## Goal of the exercise
Present each line of the entries below that holds the word "with".

## Available records
__________
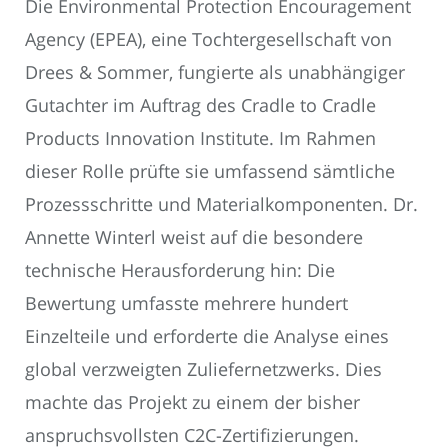
Die Environmental Protection Encouragement
Agency (EPEA), eine Tochtergesellschaft von
Drees & Sommer, fungierte als unabhängiger
Gutachter im Auftrag des Cradle to Cradle
Products Innovation Institute. Im Rahmen
dieser Rolle prüfte sie umfassend sämtliche
Prozessschritte und Materialkomponenten. Dr.
Annette Winterl weist auf die besondere
technische Herausforderung hin: Die
Bewertung umfasste mehrere hundert
Einzelteile und erforderte die Analyse eines
global verzweigten Zuliefernetzwerks. Dies
machte das Projekt zu einem der bisher
anspruchsvollsten C2C-Zertifizierungen.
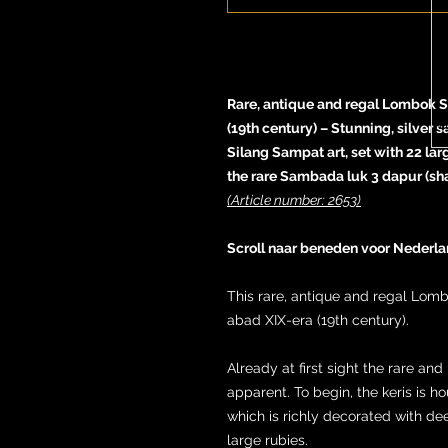
Rare, antique and regal Lombok 
(19th century) – Stunning, silver
Silang Sampat art, set with 22 lar
the rare Sambada luk 3 dapur (sh
(Article number: 2653)
Scroll naar beneden voor Nederla
This rare, antique and regal Lo
abad XIX-era (19th century).
Already at first sight the rare an
apparent. To begin, the keris is h
which is richly decorated with de
large rubies.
__________
## Worked solution
Silang Sampat art, set with 22 lar
which is richly decorated with de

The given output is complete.